_DATASET CONTENT_.
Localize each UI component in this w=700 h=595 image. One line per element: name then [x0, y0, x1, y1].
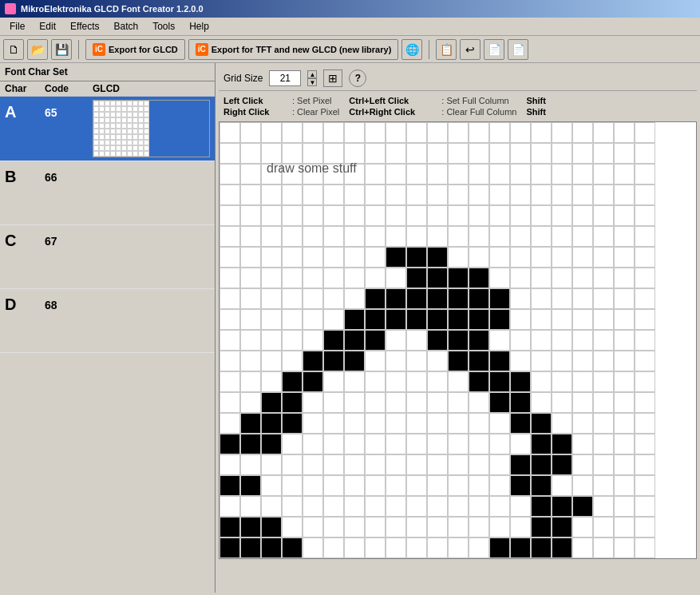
pixel-cell[interactable] [531, 517, 552, 537]
pixel-cell[interactable] [240, 184, 261, 205]
pixel-cell[interactable] [219, 434, 240, 454]
pixel-cell[interactable] [282, 184, 303, 205]
pixel-cell[interactable] [365, 184, 386, 205]
pixel-cell[interactable] [489, 205, 510, 226]
pixel-cell[interactable] [427, 288, 448, 309]
pixel-cell[interactable] [552, 392, 572, 413]
menu-effects[interactable]: Effects [64, 19, 105, 34]
pixel-cell[interactable] [282, 392, 303, 413]
pixel-cell[interactable] [406, 434, 427, 454]
pixel-cell[interactable] [219, 475, 240, 496]
pixel-cell[interactable] [386, 454, 406, 475]
pixel-cell[interactable] [386, 351, 406, 371]
pixel-cell[interactable] [552, 226, 572, 247]
pixel-cell[interactable] [261, 392, 282, 413]
pixel-cell[interactable] [489, 517, 510, 537]
pixel-cell[interactable] [469, 475, 489, 496]
pixel-cell[interactable] [406, 268, 427, 288]
pixel-cell[interactable] [572, 309, 593, 330]
pixel-cell[interactable] [448, 496, 469, 517]
pixel-cell[interactable] [572, 537, 593, 558]
pixel-cell[interactable] [593, 371, 614, 392]
pixel-cell[interactable] [469, 226, 489, 247]
pixel-cell[interactable] [240, 475, 261, 496]
pixel-cell[interactable] [572, 434, 593, 454]
pixel-cell[interactable] [240, 371, 261, 392]
pixel-cell[interactable] [282, 330, 303, 351]
pixel-cell[interactable] [489, 434, 510, 454]
pixel-cell[interactable] [386, 247, 406, 268]
pixel-cell[interactable] [219, 330, 240, 351]
pixel-cell[interactable] [572, 413, 593, 434]
pixel-cell[interactable] [469, 247, 489, 268]
pixel-cell[interactable] [344, 309, 365, 330]
pixel-cell[interactable] [261, 143, 282, 164]
pixel-cell[interactable] [386, 164, 406, 184]
pixel-cell[interactable] [386, 392, 406, 413]
pixel-cell[interactable] [261, 268, 282, 288]
pixel-cell[interactable] [406, 454, 427, 475]
pixel-cell[interactable] [427, 309, 448, 330]
pixel-cell[interactable] [240, 537, 261, 558]
pixel-cell[interactable] [593, 247, 614, 268]
pixel-cell[interactable] [427, 164, 448, 184]
pixel-cell[interactable] [303, 496, 323, 517]
pixel-cell[interactable] [282, 454, 303, 475]
pixel-cell[interactable] [386, 517, 406, 537]
pixel-cell[interactable] [303, 205, 323, 226]
pixel-cell[interactable] [510, 164, 531, 184]
pixel-cell[interactable] [261, 454, 282, 475]
pixel-cell[interactable] [427, 371, 448, 392]
pixel-cell[interactable] [572, 164, 593, 184]
pixel-cell[interactable] [635, 351, 655, 371]
pixel-cell[interactable] [448, 371, 469, 392]
pixel-cell[interactable] [469, 392, 489, 413]
pixel-cell[interactable] [469, 288, 489, 309]
pixel-cell[interactable] [219, 392, 240, 413]
copy-button[interactable]: 📄 [484, 39, 504, 60]
pixel-cell[interactable] [240, 413, 261, 434]
pixel-cell[interactable] [469, 330, 489, 351]
pixel-cell[interactable] [282, 143, 303, 164]
pixel-cell[interactable] [531, 537, 552, 558]
pixel-cell[interactable] [406, 413, 427, 434]
pixel-cell[interactable] [365, 143, 386, 164]
pixel-cell[interactable] [510, 537, 531, 558]
pixel-cell[interactable] [635, 143, 655, 164]
pixel-grid[interactable] [219, 121, 697, 559]
pixel-cell[interactable] [303, 371, 323, 392]
char-item-a[interactable]: A65 [0, 97, 215, 161]
pixel-cell[interactable] [469, 309, 489, 330]
pixel-cell[interactable] [303, 537, 323, 558]
pixel-cell[interactable] [552, 517, 572, 537]
pixel-cell[interactable] [593, 184, 614, 205]
pixel-cell[interactable] [303, 309, 323, 330]
pixel-cell[interactable] [614, 351, 635, 371]
pixel-cell[interactable] [323, 496, 344, 517]
pixel-cell[interactable] [469, 268, 489, 288]
pixel-cell[interactable] [344, 143, 365, 164]
pixel-cell[interactable] [531, 309, 552, 330]
pixel-cell[interactable] [531, 351, 552, 371]
pixel-cell[interactable] [448, 309, 469, 330]
pixel-cell[interactable] [282, 475, 303, 496]
pixel-cell[interactable] [303, 184, 323, 205]
pixel-cell[interactable] [282, 226, 303, 247]
pixel-cell[interactable] [344, 247, 365, 268]
pixel-cell[interactable] [282, 309, 303, 330]
pixel-cell[interactable] [448, 392, 469, 413]
pixel-cell[interactable] [406, 309, 427, 330]
pixel-cell[interactable] [531, 184, 552, 205]
pixel-cell[interactable] [510, 309, 531, 330]
pixel-cell[interactable] [427, 454, 448, 475]
pixel-cell[interactable] [323, 392, 344, 413]
pixel-cell[interactable] [448, 454, 469, 475]
pixel-cell[interactable] [614, 475, 635, 496]
pixel-cell[interactable] [323, 268, 344, 288]
pixel-cell[interactable] [427, 143, 448, 164]
pixel-cell[interactable] [614, 454, 635, 475]
pixel-cell[interactable] [572, 454, 593, 475]
pixel-cell[interactable] [448, 164, 469, 184]
pixel-cell[interactable] [593, 413, 614, 434]
pixel-cell[interactable] [240, 143, 261, 164]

_EXERCISE REQUIREMENTS_. Copy out the whole listing exactly. Skip its pictures.

_RESPONSE TO THIS EXERCISE_.
Localize each UI component in this w=700 h=595 image. One line per element: name then [x0, y0, x1, y1].
pixel-cell[interactable] [531, 517, 552, 537]
pixel-cell[interactable] [240, 184, 261, 205]
pixel-cell[interactable] [219, 434, 240, 454]
pixel-cell[interactable] [282, 184, 303, 205]
pixel-cell[interactable] [365, 184, 386, 205]
pixel-cell[interactable] [489, 205, 510, 226]
pixel-cell[interactable] [427, 288, 448, 309]
pixel-cell[interactable] [552, 392, 572, 413]
menu-effects[interactable]: Effects [64, 19, 105, 34]
pixel-cell[interactable] [282, 392, 303, 413]
pixel-cell[interactable] [406, 434, 427, 454]
pixel-cell[interactable] [219, 475, 240, 496]
pixel-cell[interactable] [386, 454, 406, 475]
pixel-cell[interactable] [386, 351, 406, 371]
pixel-cell[interactable] [552, 226, 572, 247]
pixel-cell[interactable] [261, 392, 282, 413]
pixel-cell[interactable] [489, 517, 510, 537]
pixel-cell[interactable] [469, 475, 489, 496]
pixel-cell[interactable] [406, 268, 427, 288]
pixel-cell[interactable] [572, 309, 593, 330]
pixel-cell[interactable] [448, 496, 469, 517]
pixel-cell[interactable] [572, 537, 593, 558]
pixel-cell[interactable] [593, 371, 614, 392]
pixel-cell[interactable] [469, 226, 489, 247]
pixel-cell[interactable] [240, 475, 261, 496]
pixel-cell[interactable] [572, 434, 593, 454]
pixel-cell[interactable] [240, 371, 261, 392]
pixel-cell[interactable] [282, 330, 303, 351]
pixel-cell[interactable] [489, 434, 510, 454]
pixel-cell[interactable] [386, 247, 406, 268]
pixel-cell[interactable] [219, 330, 240, 351]
pixel-cell[interactable] [572, 413, 593, 434]
pixel-cell[interactable] [469, 247, 489, 268]
pixel-cell[interactable] [344, 309, 365, 330]
pixel-cell[interactable] [261, 143, 282, 164]
pixel-cell[interactable] [386, 164, 406, 184]
pixel-cell[interactable] [386, 392, 406, 413]
pixel-cell[interactable] [261, 268, 282, 288]
pixel-cell[interactable] [406, 454, 427, 475]
pixel-cell[interactable] [427, 309, 448, 330]
pixel-cell[interactable] [240, 537, 261, 558]
pixel-cell[interactable] [593, 247, 614, 268]
pixel-cell[interactable] [427, 164, 448, 184]
pixel-cell[interactable] [303, 496, 323, 517]
pixel-cell[interactable] [282, 454, 303, 475]
pixel-cell[interactable] [386, 517, 406, 537]
pixel-cell[interactable] [303, 205, 323, 226]
pixel-cell[interactable] [510, 164, 531, 184]
pixel-cell[interactable] [261, 454, 282, 475]
pixel-cell[interactable] [427, 371, 448, 392]
pixel-cell[interactable] [572, 164, 593, 184]
pixel-cell[interactable] [635, 351, 655, 371]
pixel-cell[interactable] [448, 371, 469, 392]
pixel-cell[interactable] [469, 392, 489, 413]
pixel-cell[interactable] [469, 288, 489, 309]
pixel-cell[interactable] [219, 392, 240, 413]
copy-button[interactable]: 📄 [484, 39, 504, 60]
pixel-cell[interactable] [240, 413, 261, 434]
pixel-cell[interactable] [469, 330, 489, 351]
pixel-cell[interactable] [282, 143, 303, 164]
pixel-cell[interactable] [531, 537, 552, 558]
pixel-cell[interactable] [406, 413, 427, 434]
pixel-cell[interactable] [365, 143, 386, 164]
pixel-cell[interactable] [510, 537, 531, 558]
pixel-cell[interactable] [635, 143, 655, 164]
pixel-grid[interactable] [219, 121, 697, 559]
pixel-cell[interactable] [303, 371, 323, 392]
char-item-a[interactable]: A65 [0, 97, 215, 161]
pixel-cell[interactable] [469, 309, 489, 330]
pixel-cell[interactable] [303, 537, 323, 558]
pixel-cell[interactable] [552, 517, 572, 537]
pixel-cell[interactable] [593, 184, 614, 205]
pixel-cell[interactable] [303, 309, 323, 330]
pixel-cell[interactable] [614, 351, 635, 371]
pixel-cell[interactable] [323, 496, 344, 517]
pixel-cell[interactable] [469, 268, 489, 288]
pixel-cell[interactable] [344, 143, 365, 164]
pixel-cell[interactable] [531, 309, 552, 330]
pixel-cell[interactable] [531, 351, 552, 371]
pixel-cell[interactable] [448, 309, 469, 330]
pixel-cell[interactable] [282, 475, 303, 496]
pixel-cell[interactable] [303, 184, 323, 205]
pixel-cell[interactable] [282, 226, 303, 247]
pixel-cell[interactable] [344, 247, 365, 268]
pixel-cell[interactable] [282, 309, 303, 330]
pixel-cell[interactable] [448, 392, 469, 413]
pixel-cell[interactable] [406, 309, 427, 330]
pixel-cell[interactable] [531, 184, 552, 205]
pixel-cell[interactable] [510, 309, 531, 330]
pixel-cell[interactable] [427, 454, 448, 475]
pixel-cell[interactable] [323, 392, 344, 413]
pixel-cell[interactable] [448, 454, 469, 475]
pixel-cell[interactable] [614, 475, 635, 496]
pixel-cell[interactable] [323, 268, 344, 288]
pixel-cell[interactable] [427, 143, 448, 164]
pixel-cell[interactable] [614, 454, 635, 475]
pixel-cell[interactable] [572, 454, 593, 475]
pixel-cell[interactable] [448, 164, 469, 184]
pixel-cell[interactable] [593, 413, 614, 434]
pixel-cell[interactable] [240, 143, 261, 164]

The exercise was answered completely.